The congressional review process could flag the cost of implementing the law. A statement on the fiscal impact of the law, prepared for the D.C. City Council in November, states that there are insufficient funds in the District’s budget through fiscal year 2024 to implement the law. The law is projected to cost approximately $207,000 in fiscal year 2021 and $730,000 over the next four years, according to the statement.
While the Act could take effect after the review period, from a practical perspective, the D.C. Council must also fund the Act through its budgetary appropriations process in order for it to become effective. Acts accompanied by fiscal impact statements showing unbudgeted costs, as this one was, “shall be subject to appropriations prior to becoming effective,” under the District of Columbia Omnibus Authorization Act.
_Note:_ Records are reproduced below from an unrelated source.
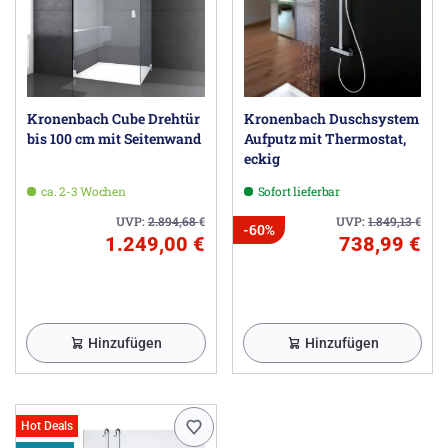
Kronenbach Cube Drehtür
Kronenbach Duschsystem
bis 100 cm mit Seitenwand
Aufputz mit Thermostat,
eckig
ca. 2-3 Wochen
Sofort lieferbar
UVP:
2.894,68
€
UVP:
1.849,13
€
-60%
1.249,00 €
738,99 €
Hinzufügen
Hinzufügen
Hot Deals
The D.C. Council could pass special funding for the act or take up the funding when it considers the budget for the next fiscal year, which starts Oct. 1. It is possible that the Council won’t fund the law at all, although that seems unlikely given its unanimous passage.
What Should Employers Do Now?
While full impact of the Act will not be known until regulations are enacted and the courts interpret it in litigation, employers with any operations in the District should take the following actions:
- Consult with counsel as to the status of the Act and its effective date.
- Once it is effective, provide written notice to all D.C.-based employees within 90 days of the Act as noted above.
- Perform a review of existing employment agreements, policies (including deferred compensation and equity agreements) and other materials (offer letters, onboarding materials and materials given to applicants) to harmonize and/or reconcile with the new requirements of the Act.
- Consider implementing other types of restrictive covenants for specific employees to secure protection of trade secrets and other confidential or proprietary information.
- Consider how to reconcile and treat non-compete agreements in D.C. that were entered into before the effective date of the Act.
- For nationwide employers, consider a holistic approach to restrictive covenant strategies, given the Act and its counterparts elsewhere in the U.S.